Introduction

One of ARM’s most tangible business advantages is its offer of both CPUs and GPUs to SoC designers. Anyone with experience in business to business relationships knows just how complex forming and maintaining a mutually beneficial collaboration can be. Setting up contracts, forming rapport, defining goals, and even just understanding documentation and technical content formatting all takes time. Unless there is significant benefit to investing in two different relationships and technologies, it is simpler (read: cheaper) to single source contributing components of a design. There are down sides of single sourcing (see Boeing 787 battery fiasco), but depending on a business’ capacity for risk, the savings are undeniable. Especially when ARM undoubtedly offers bundle pricing promotions.

When Imagination Technologies acquired MIPS Technologies in 2012 for $100 million, their goal was very clear – attack ARM. Imagination’s GPU business was already wildly successful, with design wins in a bevy of high end mobile devices including those from Samsung and Apple. Adding the CPU cores from MIPS, with their decades of history designing and licensing IP, strategically positioned Imagination opposite ARM’s licensing business. Imagination’s executives have also stated they are prepared to offer aggressive IP bundling discounts.

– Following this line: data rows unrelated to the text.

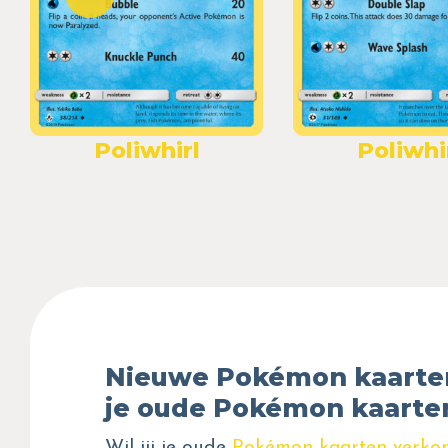
Poliwhirl
Poliwhi
Nieuwe Pokémon kaarte
je oude Pokémon kaarte
Wil jij je oude
Pokémon kaarten verko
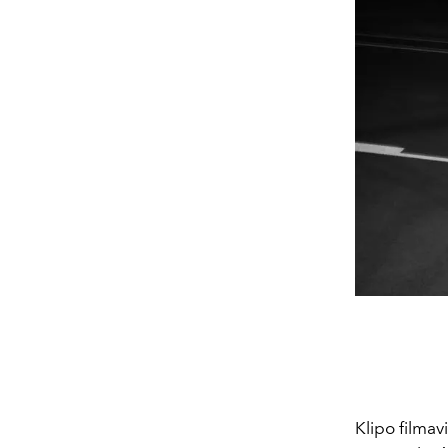
Klipo filmav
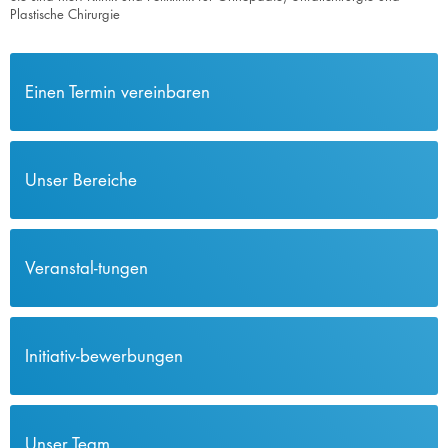
Plastische Chirurgie
Einen Termin vereinbaren
Unser Bereiche
Veranstal-tungen
Initiativ-bewerbungen
Unser Team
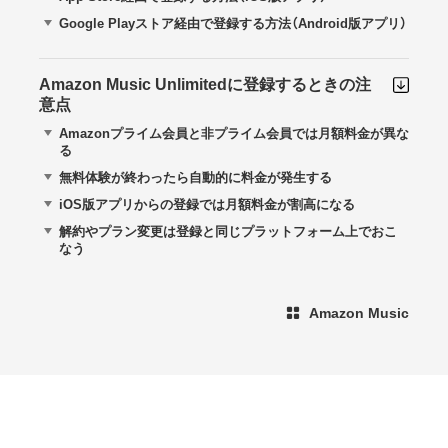
Google Playストア経由で登録する方法（Android版アプリ）
Amazon Music Unlimitedに登録するときの注
意点
Amazonプライム会員と非プライム会員では月額料金が異な
る
無料体験が終わったら自動的に料金が発生する
iOS版アプリからの登録では月額料金が割高になる
解約やプラン変更は登録と同じプラットフォーム上でおこ
なう
Amazon Music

Looking at Imagination’s product, press, demos, and interviews, it appears they are not (yet?) positioning MIPS cores to combat ARM cores at the high end of the market. Rather, they appear focused on being a viable alternative to ARM in multi-threaded and low power workloads. In fact, the vast majority of MIPS cores are currently used in network infrastructure where threading and power efficiency are paramount.

Today MIPS is announcing a major launch: the Warrior I6400 core. Based on the 64-bit MIPS64 instruction set (release 6), the Warrior I6400 core is the middle-class CPU core in a family of three, each targeting a different point in the power/performance curve. Imagination is releasing the I6400 core last, which is at the middle of the pack balancing performance with power. Imagination has already released their high-end P56xx series and low-end M51xx series.

The most analogous ARM core to the I6400 appears to be the ARM Cortex-A53, but I6400 has some interesting features we haven’t seen in this market before and MIPS estimates it will deliver higher performance. I’ve produced a table here to help put performance in context. Note that only A57, A53, P5600, and I6400 are 64-bit processors.

MIPS and ARM High End IP Cores in Order of Performance
MIPS Manufacturer
Estimated
DMIPS/MHz/core
ARM
  5.0 Cortex-A57
  4.0 Cortex-A17
Cortex-A15
P5600 3.5  
I6400 3.0  
  2.5 Cortex-A9
  2.3 Cortex-A53
  1.9 Cortex-A7

Keep in mind that these processors use different instruction sets (ISAs) so DMIPS are not directly comparable. However, as they are both RISC processors, the DMIPS should hopefully be roughly comparable. I would like to use directly comparable CoreMark scores but only MIPS provides CoreMark numbers for their processors.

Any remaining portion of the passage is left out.